┌─ Records for this exercise
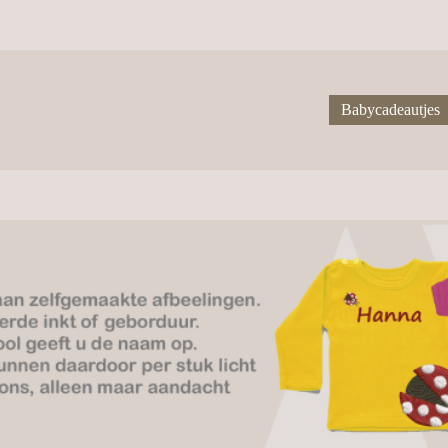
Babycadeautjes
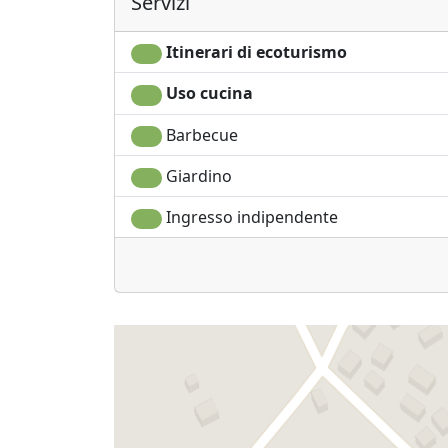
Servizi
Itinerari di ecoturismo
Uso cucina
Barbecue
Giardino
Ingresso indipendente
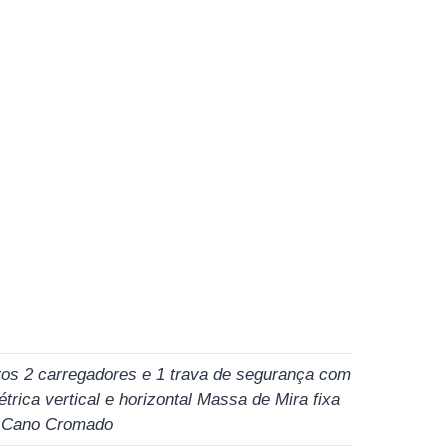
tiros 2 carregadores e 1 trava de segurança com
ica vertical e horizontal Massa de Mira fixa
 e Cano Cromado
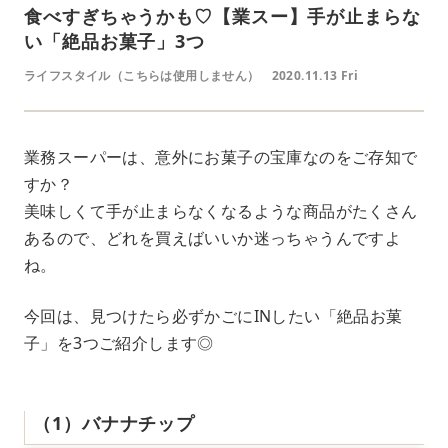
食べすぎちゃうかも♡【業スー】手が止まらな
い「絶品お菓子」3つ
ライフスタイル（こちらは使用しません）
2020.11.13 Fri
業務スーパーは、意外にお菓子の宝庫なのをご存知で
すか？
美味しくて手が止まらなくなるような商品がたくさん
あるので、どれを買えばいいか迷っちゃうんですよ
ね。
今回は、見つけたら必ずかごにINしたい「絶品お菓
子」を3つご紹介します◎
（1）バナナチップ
└─
┌─ Records for this exercise
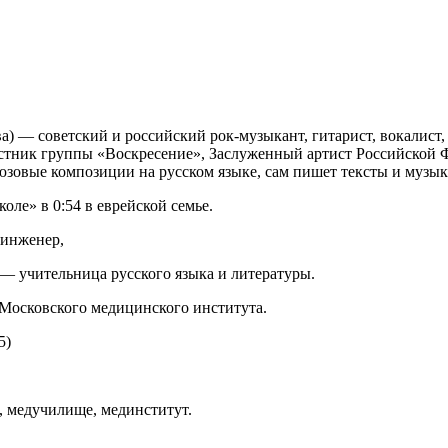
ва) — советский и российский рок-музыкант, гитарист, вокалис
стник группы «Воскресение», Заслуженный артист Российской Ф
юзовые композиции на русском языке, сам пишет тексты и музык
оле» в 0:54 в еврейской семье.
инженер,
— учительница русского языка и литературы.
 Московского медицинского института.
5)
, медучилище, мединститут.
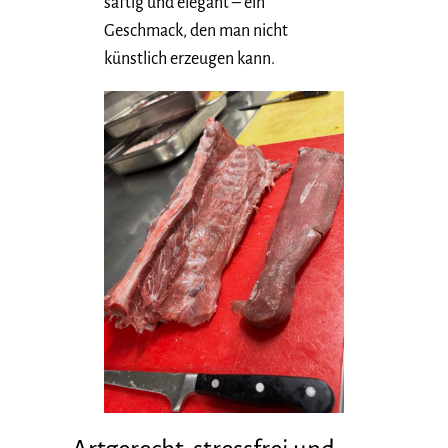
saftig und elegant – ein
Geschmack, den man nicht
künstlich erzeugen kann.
└─
What you return must match, character for character, the lines above from the one with "в еврейской семье." through the one with "künstlich erzeugen kann.", minus any pictures.

оле» в 0:54 в еврейской семье.
инженер,
— учительница русского языка и литературы.
 Московского медицинского института.
5)
, медучилище, мединститут.
saftig und elegant – ein
Geschmack, den man nicht
künstlich erzeugen kann.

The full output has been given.